Неподалеку — в буйной зелени листвы — другой, поменьше, с круглыми башенками. Надо полагать, они состояли в родстве. Замок-нарцисс и замок-малыш, расположенные по соседству.

Вокруг был парк, похожий на лес. Старые раскидистые деревья. Тень от листвы на влажных тропинках, усыпанная солнечными пятнами. И оранжевые улитки, похожие на омаров, переваливаясь, ползут по чернозему.

Такая благодать.

Белый замок у озера много выигрывал у скромного соседа, но душа — понятное дело — выбрала второй.

Потому что — лестница.

И свечи на ней трепетали, как накануне. Красиво. Таинственно, черт побери.

Взяла душу оторопь, но — упрямая была, скотина — поднялась на второй этаж. Между прочим, выглянула в окно. Оказалось — под самой крышей.

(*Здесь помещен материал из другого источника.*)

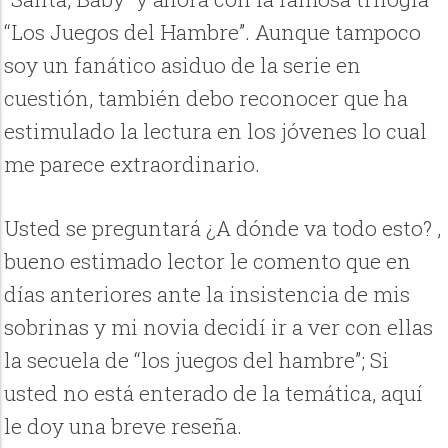
“Los Juegos del Hambre”. Aunque tampoco
soy un fanático asiduo de la serie en
cuestión, también debo reconocer que ha
estimulado la lectura en los jóvenes lo cual
me parece extraordinario.
Usted se preguntará ¿A dónde va todo esto? ,
bueno estimado lector le comento que en
días anteriores ante la insistencia de mis
sobrinas y mi novia decidí ir a ver con ellas
la secuela de “los juegos del hambre”; Si
usted no está enterado de la temática, aquí
le doy una breve reseña.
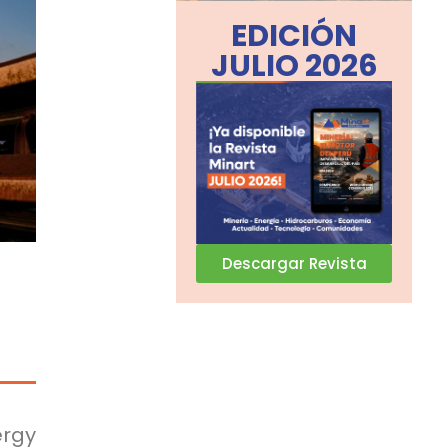
EDICIÓN
JULIO 2026
Descargar Revista
rgy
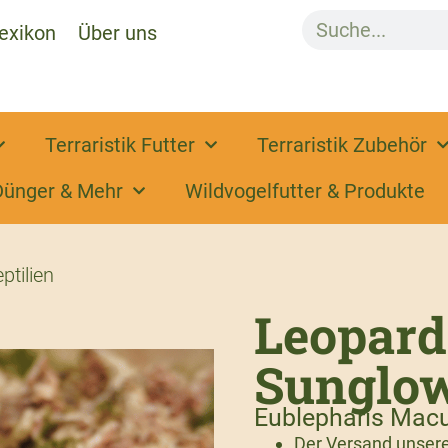
exikon
Über uns
Terraristik Futter
Terraristik Zubehör
Dünger & Mehr
Wildvogelfutter & Produkte
ptilien
Leopard
Sunglow
Eublepharis Macu
Der Versand unserer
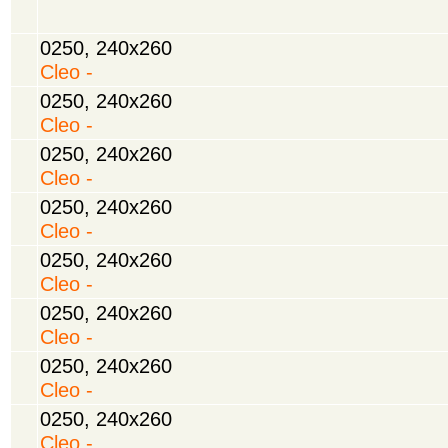
0250, 240х260
Cleo -
0250, 240х260
Cleo -
0250, 240х260
Cleo -
0250, 240х260
Cleo -
0250, 240х260
Cleo -
0250, 240х260
Cleo -
0250, 240х260
Cleo -
0250, 240х260
Cleo -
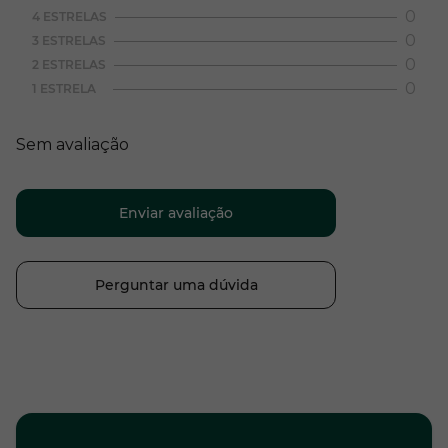
0
4 ESTRELAS
0
3 ESTRELAS
0
2 ESTRELAS
0
1 ESTRELA
Sem avaliação
Enviar avaliação
Perguntar uma dúvida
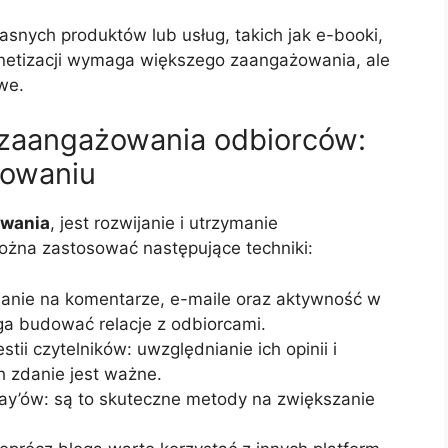
asnych produktów lub usług, takich jak e-booki,
onetizacji wymaga większego zaangażowania, ale
we.
e zaangażowania odbiorców:
gowaniu
owania
, jest rozwijanie i utrzymanie
żna zastosować następujące techniki:
adanie na komentarze, e-maile oraz aktywność w
 budować relacje z odbiorcami.
tii czytelników: uwzględnianie ich opinii i
h zdanie jest ważne.
ay’ów: są to skuteczne metody na zwiększanie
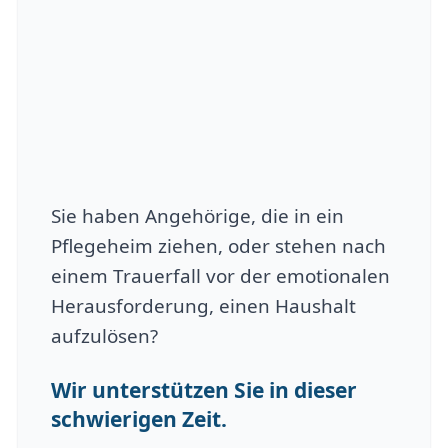
Sie haben Angehörige, die in ein
Pflegeheim ziehen, oder stehen nach
einem Trauerfall vor der emotionalen
Herausforderung, einen Haushalt
aufzulösen?
Wir unterstützen Sie in dieser
schwierigen Zeit.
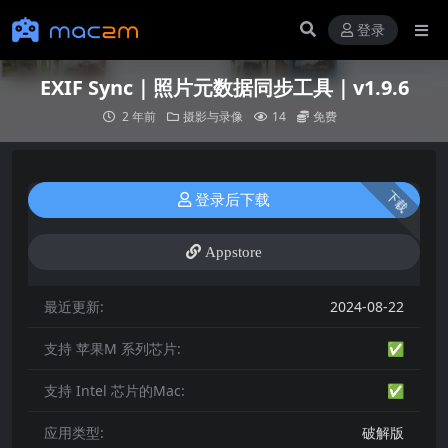
登录
EXIF Sync｜照片元数据同步工具｜v1.9.6
2 年前
摄影与录像
14
免费
下载
登录后下载
Appstore
最近更新:
2024-08-22
支持 苹果M 系列芯片:
✅
支持 Intel 芯片的Mac:
✅
应用类型:
破解版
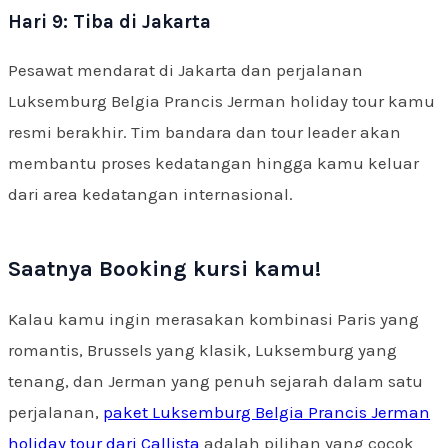
Hari 9: Tiba di Jakarta
Pesawat mendarat di Jakarta dan perjalanan
Luksemburg Belgia Prancis Jerman holiday tour kamu
resmi berakhir. Tim bandara dan tour leader akan
membantu proses kedatangan hingga kamu keluar
dari area kedatangan internasional.
Saatnya Booking kursi kamu!
Kalau kamu ingin merasakan kombinasi Paris yang
romantis, Brussels yang klasik, Luksemburg yang
tenang, dan Jerman yang penuh sejarah dalam satu
perjalanan,
paket Luksemburg Belgia Prancis Jerman
holiday tour dari Callista
adalah pilihan yang cocok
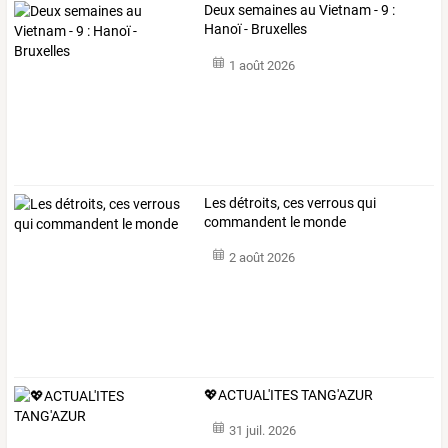
Deux semaines au Vietnam - 9 :
Hanoï - Bruxelles
1 août 2026
Les détroits, ces verrous qui
commandent le monde
2 août 2026
💖ACTUAL'ITES TANG'AZUR
31 juil. 2026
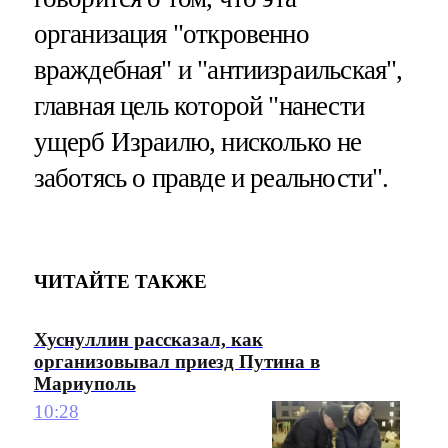
организация "откровенно
враждебная" и "антиизраильская",
главная цель которой "нанести
ущерб Израилю, нисколько не
заботясь о правде и реальности".
ЧИТАЙТЕ ТАКЖЕ
Хуснуллин рассказал, как
организовывал приезд Путина в
Мариуполь
10:28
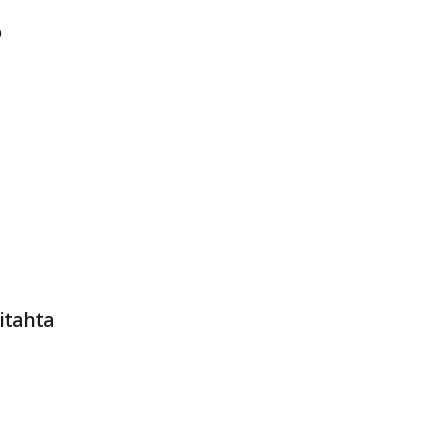
o
itahta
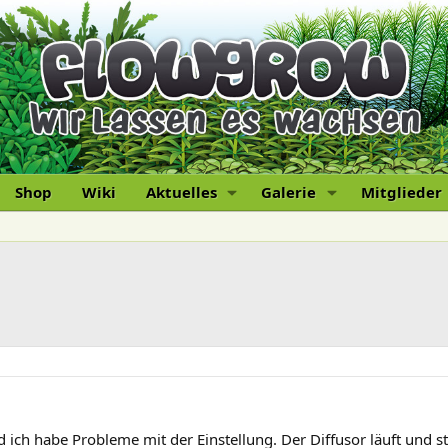
Shop
Wiki
Aktuelles
Galerie
Mitglieder
d ich habe Probleme mit der Einstellung. Der Diffusor läuft und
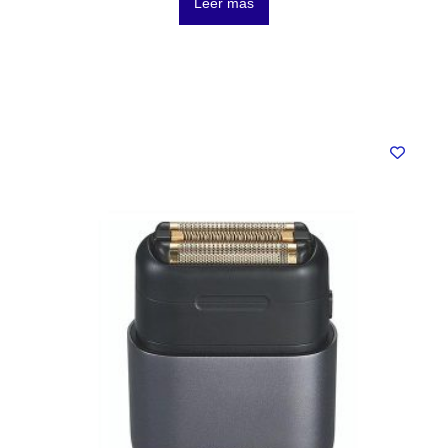
Leer más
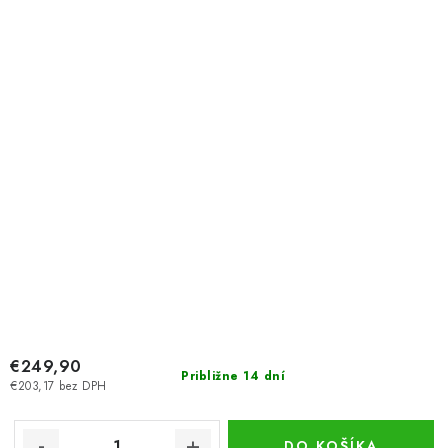
€249,90
Približne 14 dní
€203,17 bez DPH
DO KOŠÍKA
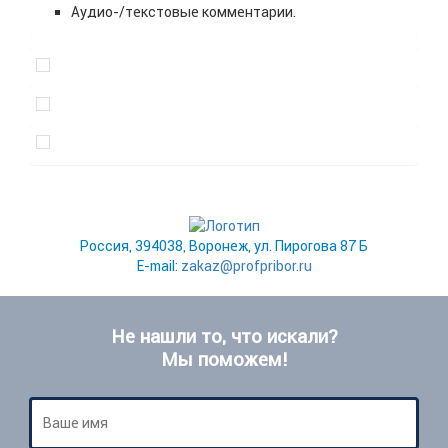
Аудио-/текстовые комментарии.
Россия, 394038, Воронеж, ул. Пирогова 87 Б
E-mail:
zakaz@profpribor.ru
Не нашли то, что искали?
Мы поможем!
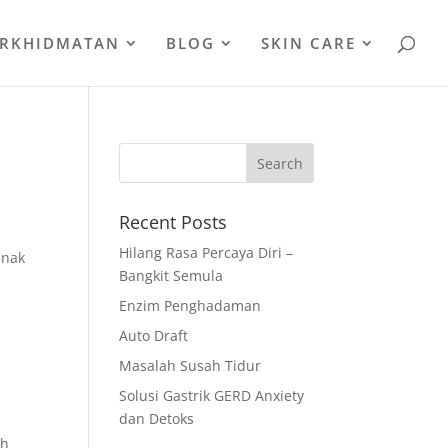
ERKHIDMATAN
BLOG
SKIN CARE
Recent Posts
Hilang Rasa Percaya Diri –
 nak
Bangkit Semula
Enzim Penghadaman
Auto Draft
Masalah Susah Tidur
Solusi Gastrik GERD Anxiety
dan Detoks
oh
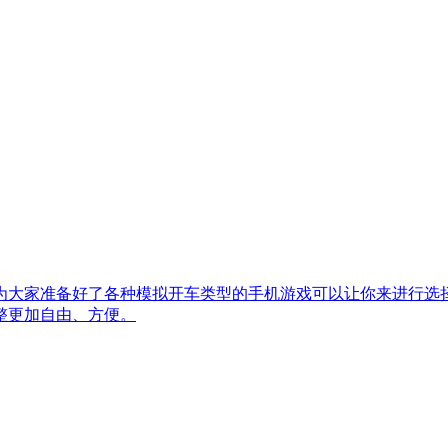
家准备好了各种模拟开车类型的手机游戏可以让你来进行选择，可
整更加自由、方便。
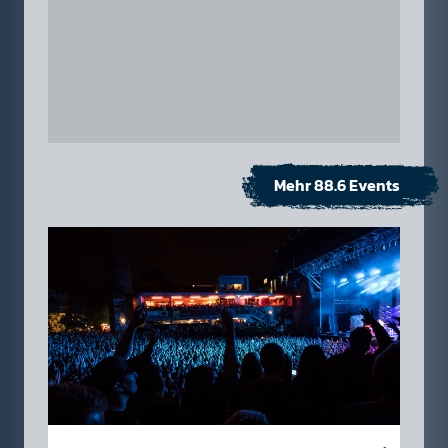
Mehr 88.6 Events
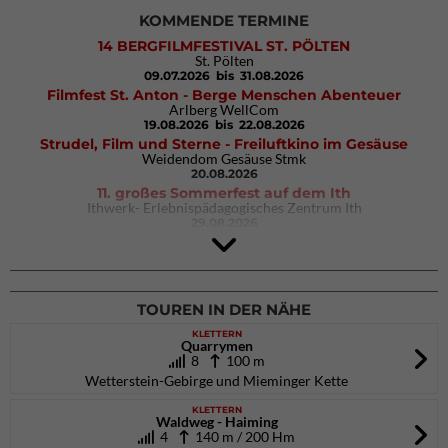
KOMMENDE TERMINE
14 BERGFILMFESTIVAL ST. PÖLTEN
St. Pölten
09.07.2026
bis 31.08.2026
Filmfest St. Anton - Berge Menschen Abenteuer
Arlberg WellCom
19.08.2026
bis 22.08.2026
Strudel, Film und Sterne - Freiluftkino im Gesäuse
Weidendom Gesäuse Stmk
20.08.2026
11. großes Sommerfest auf dem Ith
Ithwerk- Erlebnispädagogisches Zentrum Ith
29.08.2026
4Blocs KIDS 2026
DAV Kletter- & Boulderzentrum München Süd (Thalkirchen)
26.09.2026
TOUREN IN DER NÄHE
KLETTERN
Quarrymen
8
100 m
Wetterstein-Gebirge und Mieminger Kette
KLETTERN
Waldweg - Haiming
4
140 m / 200 Hm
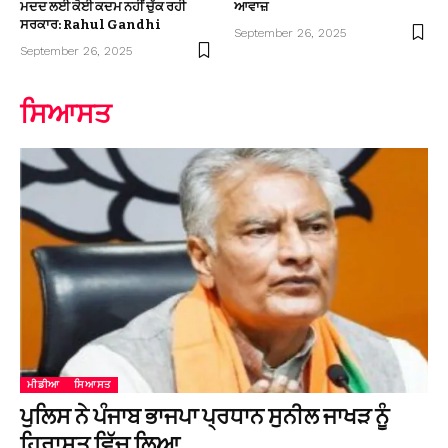
ਮਦਦ ਲਈ ਕੋਈ ਕਦਮ ਨਹੀਂ ਚੁੱਕ ਰਹੀ
ਆਵਾਜ਼
ਸਰਕਾਰ: Rahul Gandhi
September 26, 2025
September 26, 2025
ਸਿਆਸਤ
ਮੀਡੀਆ
ਸਿਆਸਤ
ਪੁਲਿਸ ਨੇ ਪੰਜਾਬ ਭਾਜਪਾ ਪ੍ਰਧਾਨ ਸੁਨੀਲ ਜਾਖੜ ਨੂੰ
ਹਿਰਾਸਤ ਵਿੱਚ ਲਿਆ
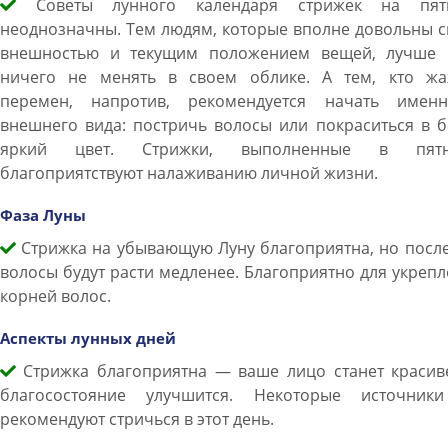
Советы лунного календаря стрижек на пят
неоднозначны. Тем людям, которые вполне довольны 
внешностью и текущим положением вещей, лучше 
ничего не менять в своем облике. А тем, кто жа
перемен, напротив, рекомендуется начать имен
внешнего вида: постричь волосы или покраситься в 
яркий цвет. Стрижки, выполненные в пятн
благоприятствуют налаживанию личной жизни.
Фаза Луны
Стрижка на убывающую Луну благоприятна, но после
волосы будут расти медленее. Благоприятно для укреп
корней волос.
Аспекты лунных дней
Стрижка благоприятна — ваше лицо станет красиве
благосостояние улучшится. Некоторые источник
рекомендуют стричься в этот день.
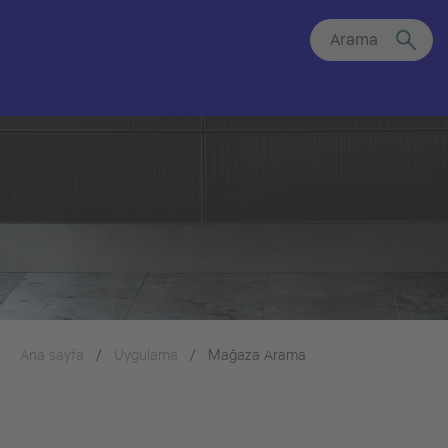
Arama
Ana sayfa
Uygulama
Mağaza Arama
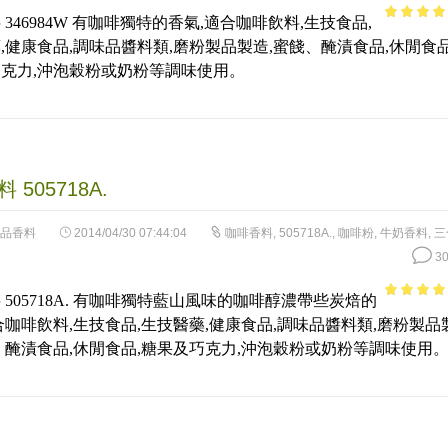
 346984W 有咖啡獨特的香氣,適合咖啡飲料,生技食品,
4.85
out 
,健康食品,調味品醬料類,磨粉製品製造,蜜餞、醃漬食品,休閒食品
5
克力,沖泡穀粉或奶粉等調味使用。
 505718A.
品香料
2014/04/30 07:44:04
咖啡香料
,
505718A.
,
咖啡粉
,
牛奶香料
,
三
30
 505718A. 有咖啡獨特藍山風味的咖啡醇濃帶些炭焙的
4.54
out 
合咖啡飲料,生技食品,生技醫藥,健康食品,調味品醬料類,磨粉製品
5
、醃漬食品,休閒食品,糖果及巧克力,沖泡穀粉或奶粉等調味使用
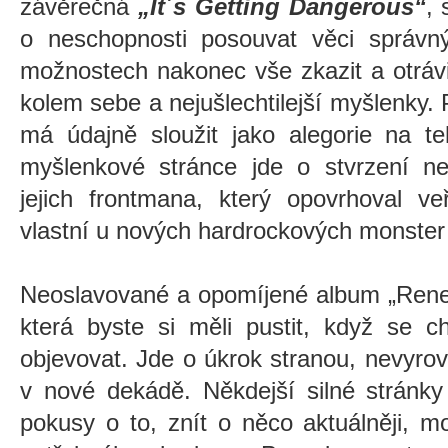
závěrečná
„It´s Getting Dangerous“
, 
o neschopnosti posouvat věci správ
možnostech nakonec vše zkazit a otrávit,
kolem sebe a nejušlechtilejší myšlenky
má údajně sloužit jako alegorie na t
myšlenkové stránce jde o stvrzení n
jejich frontmana, který opovrhoval ve
vlastní u nových hardrockových monster
Neoslavované a opomíjené album „Rene
která byste si měli pustit, když se 
objevovat. Jde o úkrok stranou, nevyro
v nové dekádě. Někdejší silné stránky
pokusy o to, znít o něco aktuálněji, m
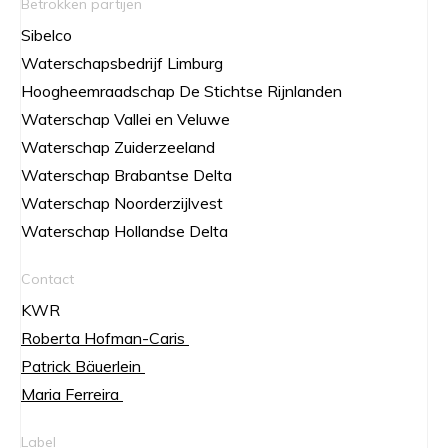
Betrokken partijen
Sibelco
Waterschapsbedrijf Limburg
Hoogheemraadschap De Stichtse Rijnlanden
Waterschap Vallei en Veluwe
Waterschap Zuiderzeeland
Waterschap Brabantse Delta
Waterschap Noorderzijlvest
Waterschap Hollandse Delta
Contact
KWR
Roberta Hofman-Caris
Patrick Bäuerlein
Maria Ferreira
Label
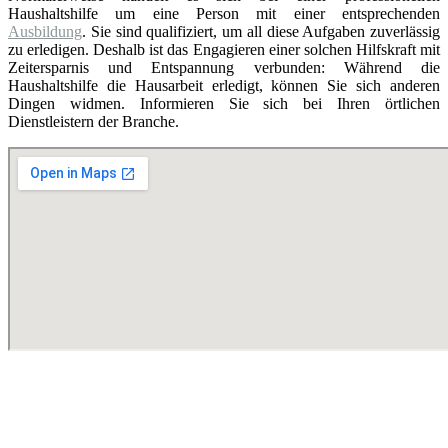
Haushaltshilfe um eine Person mit einer entsprechenden
Ausbildung
. Sie sind qualifiziert, um all diese Aufgaben zuverlässig
zu erledigen. Deshalb ist das Engagieren einer solchen Hilfskraft mit
Zeitersparnis und Entspannung verbunden: Während die
Haushaltshilfe die Hausarbeit erledigt, können Sie sich anderen
Dingen widmen. Informieren Sie sich bei Ihren örtlichen
Dienstleistern der Branche.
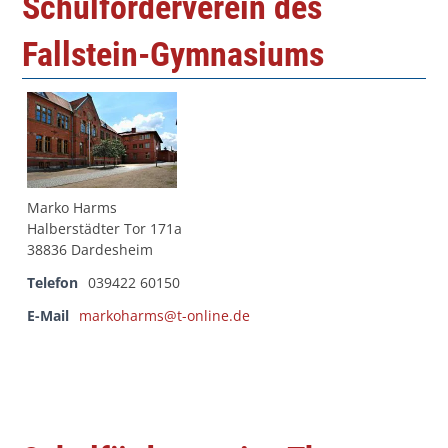
Schulförderverein des
Fallstein-Gymnasiums
Marko Harms
Halberstädter Tor 171a
38836 Dardesheim
Telefon
039422 60150
E-Mail
markoharms@t-online.de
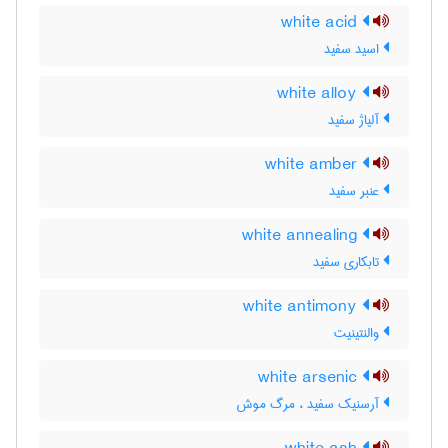
white acid
اسید سفید
white alloy
آلیاژ سفید
white amber
عنبر سفید
white annealing
تابکاری سفید
white antimony
والنتینیت
white arsenic
آرسنیک سفید ، مرگ موش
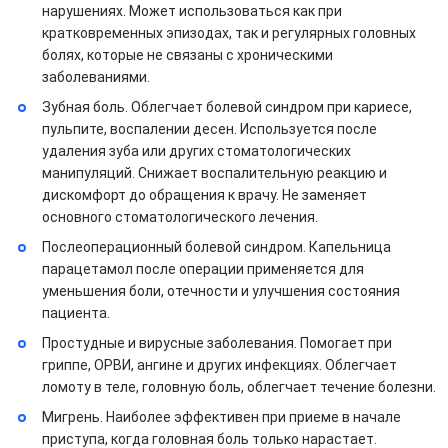
нарушениях. Может использоваться как при
кратковременных эпизодах, так и регулярных головных
болях, которые не связаны с хроническими
заболеваниями.
Зубная боль. Облегчает болевой синдром при кариесе,
пульпите, воспалении десен. Используется после
удаления зуба или других стоматологических
манипуляций. Снижает воспалительную реакцию и
дискомфорт до обращения к врачу. Не заменяет
основного стоматологического лечения.
Послеоперационный болевой синдром. Капельница
парацетамол после операции применяется для
уменьшения боли, отечности и улучшения состояния
пациента.
Простудные и вирусные заболевания. Помогает при
гриппе, ОРВИ, ангине и других инфекциях. Облегчает
ломоту в теле, головную боль, облегчает течение болезни.
Мигрень. Наиболее эффективен при приеме в начале
приступа, когда головная боль только нарастает.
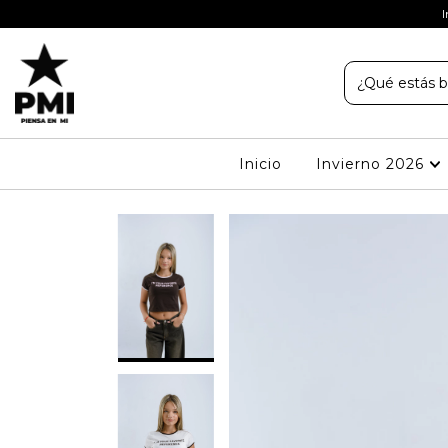
 adolescentes talles 10 al 18
I
Inicio
Invierno 2026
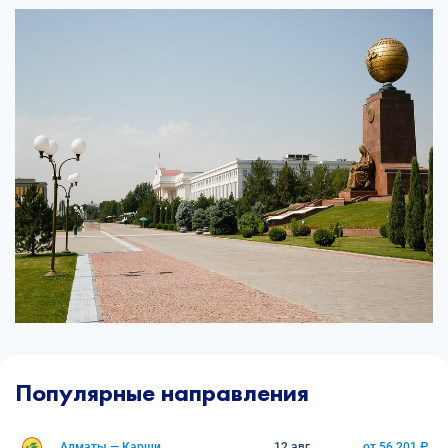
Популярные направления
Алматы — Карши
12 авг.
от 56 201 ₽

Выше — нет ничего.

Но лестница-то вела наверх.

И шнурок болтался поперек ступеней.

Задержалась душа.

Разглядела, хоть страх застилал глаза: спускается сверху, аккуратно скользит меж свечей другая душа.

— Ты все же пришла. Я ждала. Правда, не так быстро.

— Мы знакомы?

— Можно сказать и так.

— Погодите… Кажется, припоминаю. О…

Стало моей душе совсем неважно.

Вспомнила: было дело, зналась с той душой, а расстались… нехорошо. Гадко — прямо скажем — расстались. Стыдно. Был за моей душой должок. И какой! Можно сказать, неоплатный.

В высшей степени неприятная это штука — повстречать на пути кого-то, кому должен. Давно и много. И никак не отдать этот долг. Невозможно по определению. Потому что время упущено безвозвратно и вообще не тот случай, когда можно отдать. Бывает.

Говорить — если, не приведи Бог, случилась такая встреча, — как правило, не о чем. Нет слов.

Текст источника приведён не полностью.